## Page-level text extractions
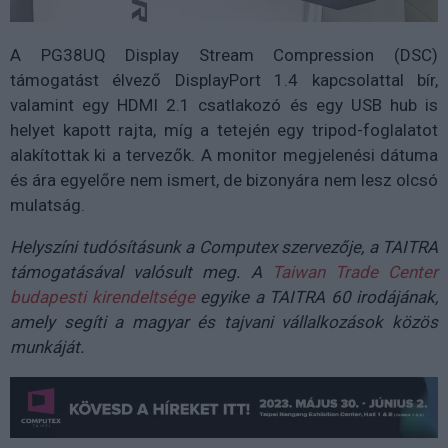
A PG38UQ Display Stream Compression (DSC)
támogatást élvező DisplayPort 1.4 kapcsolattal bír,
valamint egy HDMI 2.1 csatlakozó és egy USB hub is
helyet kapott rajta, míg a tetején egy tripod-foglalatot
alakítottak ki a tervezők. A monitor megjelenési dátuma
és ára egyelőre nem ismert, de bizonyára nem lesz olcsó
mulatság.
Helyszíni tudósításunk a Computex szervezője, a TAITRA
támogatásával valósult meg. A
Taiwan Trade Center
budapesti kirendeltsége
egyike a TAITRA 60 irodájának,
amely segíti a magyar és tajvani vállalkozások közös
munkáját.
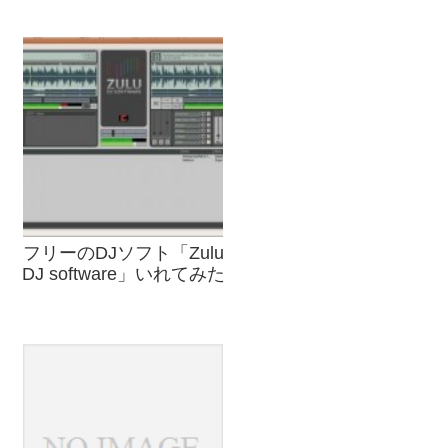
フリーのDJソフト「Zulu
DJ software」いれてみた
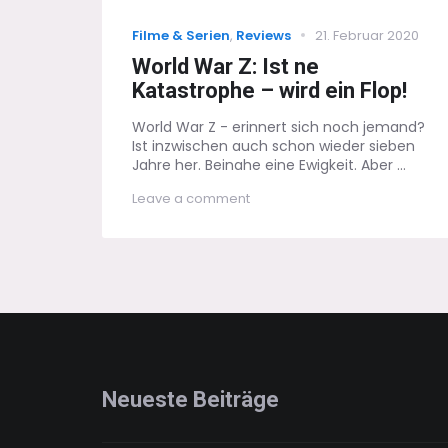
Categories
Posted
Filme & Serien
,
Reviews
21. Februar 2020
on
World War Z: Ist ne
Katastrophe – wird ein Flop!
World War Z - erinnert sich noch jemand?
Ist inzwischen auch schon wieder sieben
Jahre her. Beinahe eine Ewigkeit. Aber ...
on
Leave a comment
World
War
Z:
Ist
ne
Katastrophe
–
wird
ein
Flop!
Neueste Beiträge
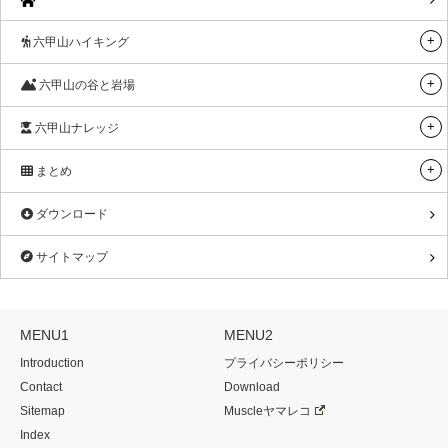
六甲山ハイキング
六甲山の谷と岩場
六甲山ナレッジ
まとめ
ダウンロード
サイトマップ
MENU1
MENU2
Introduction
プライバシーポリシー
Contact
Download
Sitemap
Muscleヤマレコ
Index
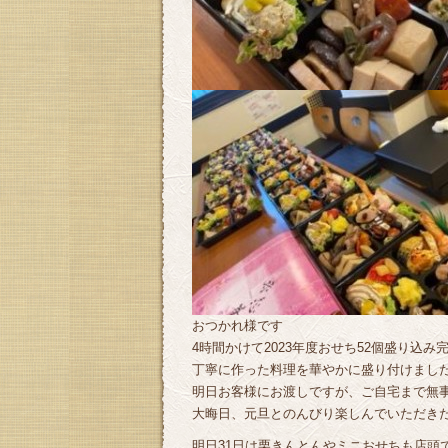
おつかれ様です
4時間かけて2023年度おせち52個盛り込み
丁寧に作った料理を華やかに盛り付けまし
明日お客様にお渡しですが、ご自宅まで無
大晦日、元旦とのんびり楽しんでいただきたい
明日31日は栗きんとんやミニおせちも店頭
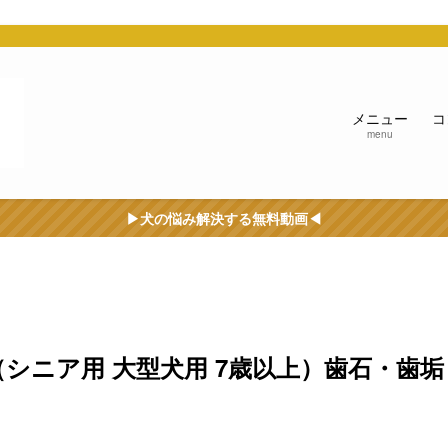
う
メニュー
コ
menu
▶︎犬の悩み解決する無料動画◀︎
（シニア用 大型犬用 7歳以上）歯石・歯垢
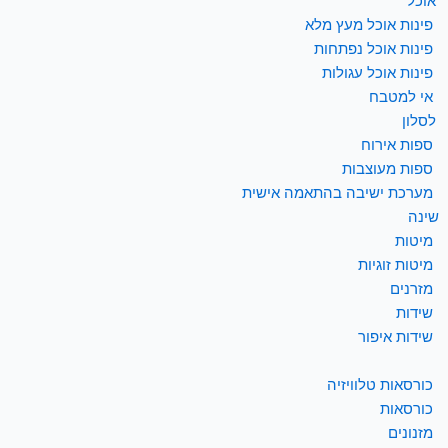
ת אוכל
פינות אוכל מעץ מלא
פינות אוכל נפתחות
פינות אוכל עגולות
אי למטבח
 לסלון
ספות אירוח
ספות מעוצבות
מערכת ישיבה בהתאמה אישית
 שינה
מיטות
מיטות זוגיות
מזרנים
שידות
שידות איפור
כורסאות טלוויזיה
כורסאות
מזנונים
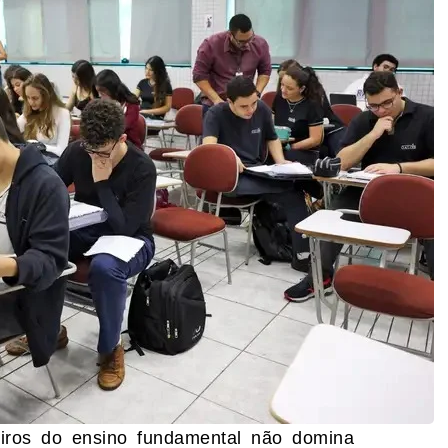
eiros do ensino fundamental não domina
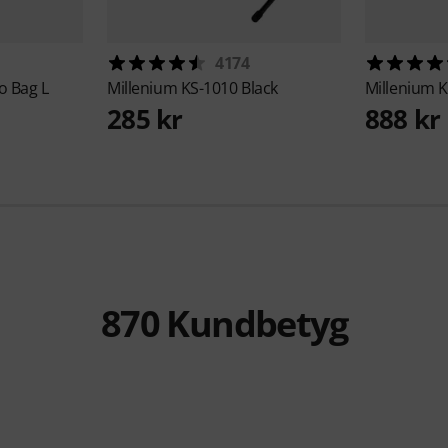
4174
o Bag L
Millenium
KS-1010 Black
Millenium
K
285 kr
888 kr
870
Kundbetyg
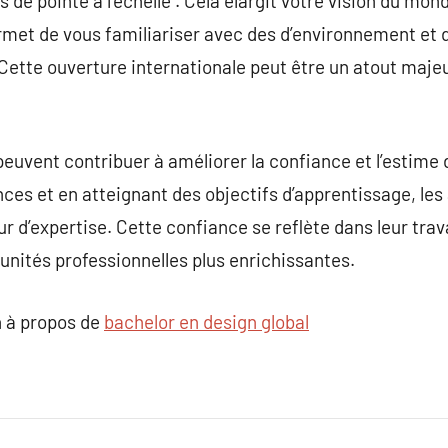
 de pointe à l’échelle . Cela élargit votre vision du mo
rmet de vous familiariser avec des d’environnement et
 Cette ouverture internationale peut être un atout majeu
euvent contribuer à améliorer la confiance et l’estime 
ces et en atteignant des objectifs d’apprentissage, le
 d’expertise. Cette confiance se reflète dans leur trava
unités professionnelles plus enrichissantes.
 à propos de
bachelor en design global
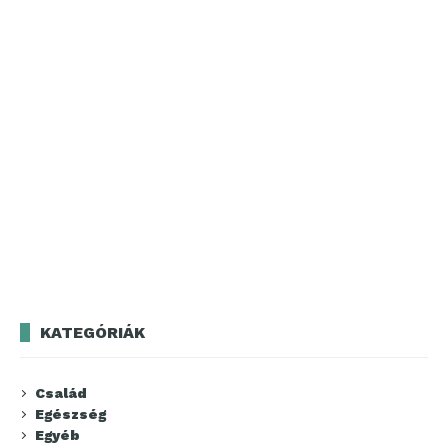
KATEGÓRIÁK
Család
Egészség
Egyéb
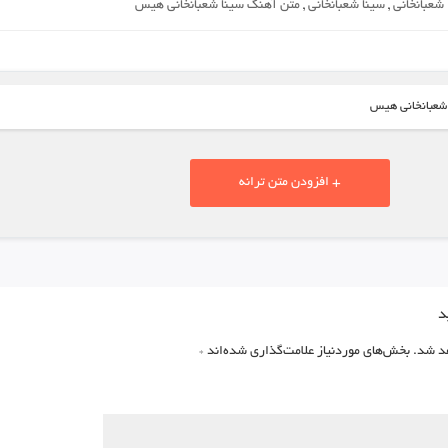
شعبانخانی
,
سینا شعبانخانی
,
متن آهنگ سینا شعبانخانی هیس
 شعبانخانی هیس
+ افزودن متن ترانه
د
د شد.
بخش‌های موردنیاز علامت‌گذاری شده‌اند
*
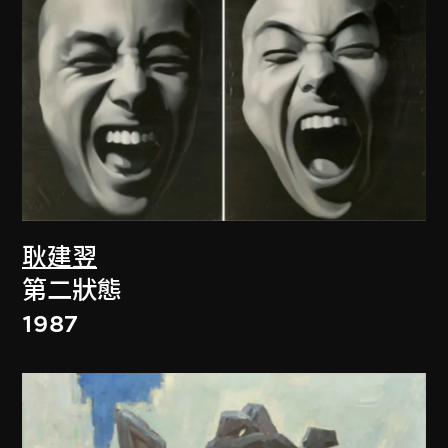
耿建翌
第二狀態
1987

## To do
What is needed here is an exact transcription of every record above, with images excluded.

## Response area
A PG38UQ Display Stream Compression (DSC)
támogatást élvező DisplayPort 1.4 kapcsolattal bír,
valamint egy HDMI 2.1 csatlakozó és egy USB hub is
helyet kapott rajta, míg a tetején egy tripod-foglalatot
alakítottak ki a tervezők. A monitor megjelenési dátuma
és ára egyelőre nem ismert, de bizonyára nem lesz olcsó
mulatság.
Helyszíni tudósításunk a Computex szervezője, a TAITRA
támogatásával valósult meg. A
Taiwan Trade Center
budapesti kirendeltsége
egyike a TAITRA 60 irodájának,
amely segíti a magyar és tajvani vállalkozások közös
munkáját.
フリーのDJソフト「Zulu
DJ software」いれてみた
Categories
Posted
Filme & Serien
,
Reviews
21. Februar 2020
on
World War Z: Ist ne
Katastrophe – wird ein Flop!
World War Z - erinnert sich noch jemand?
Ist inzwischen auch schon wieder sieben
Jahre her. Beinahe eine Ewigkeit. Aber ...
on
Leave a comment
World
War
Z:
Ist
ne
Katastrophe
–
wird
ein
Flop!
Neueste Beiträge
六甲山ハイキング
六甲山の谷と岩場
六甲山ナレッジ
まとめ
ダウンロード
サイトマップ
MENU1
MENU2
Introduction
プライバシーポリシー
Contact
Download
Sitemap
Muscleヤマレコ
Index
おつかれ様です
4時間かけて2023年度おせち52個盛り込み
丁寧に作った料理を華やかに盛り付けまし
明日お客様にお渡しですが、ご自宅まで無
大晦日、元旦とのんびり楽しんでいただきたい
明日31日は栗きんとんやミニおせちも店頭
う
メニュー
コ
menu
▶︎犬の悩み解決する無料動画◀︎
（シニア用 大型犬用 7歳以上）歯石・歯垢
ת אוכל
פינות אוכל מעץ מלא
פינות אוכל נפתחות
פינות אוכל עגולות
אי למטבח
 לסלון
ספות אירוח
ספות מעוצבות
מערכת ישיבה בהתאמה אישית
 שינה
מיטות
מיטות זוגיות
מזרנים
שידות
שידות איפור
כורסאות טלוויזיה
כורסאות
מזנונים
eiros do ensino fundamental não domina
4174
o Bag L
Millenium
KS-1010 Black
Millenium
K
285 kr
888 kr
870
Kundbetyg
 de pointe à l’échelle . Cela élargit votre vision du mo
rmet de vous familiariser avec des d’environnement et
 Cette ouverture internationale peut être un atout majeu
euvent contribuer à améliorer la confiance et l’estime 
ces et en atteignant des objectifs d’apprentissage, le
 d’expertise. Cette confiance se reflète dans leur trava
unités professionnelles plus enrichissantes.
 à propos de
bachelor en design global
KATEGÓRIÁK
Család
Egészség
Egyéb
شعبانخانی
,
سینا شعبانخانی
,
متن آهنگ سینا شعبانخانی هیس
 شعبانخانی هیس
+ افزودن متن ترانه
د
د شد.
بخش‌های موردنیاز علامت‌گذاری شده‌اند
*
耿建翌
第二狀態
1987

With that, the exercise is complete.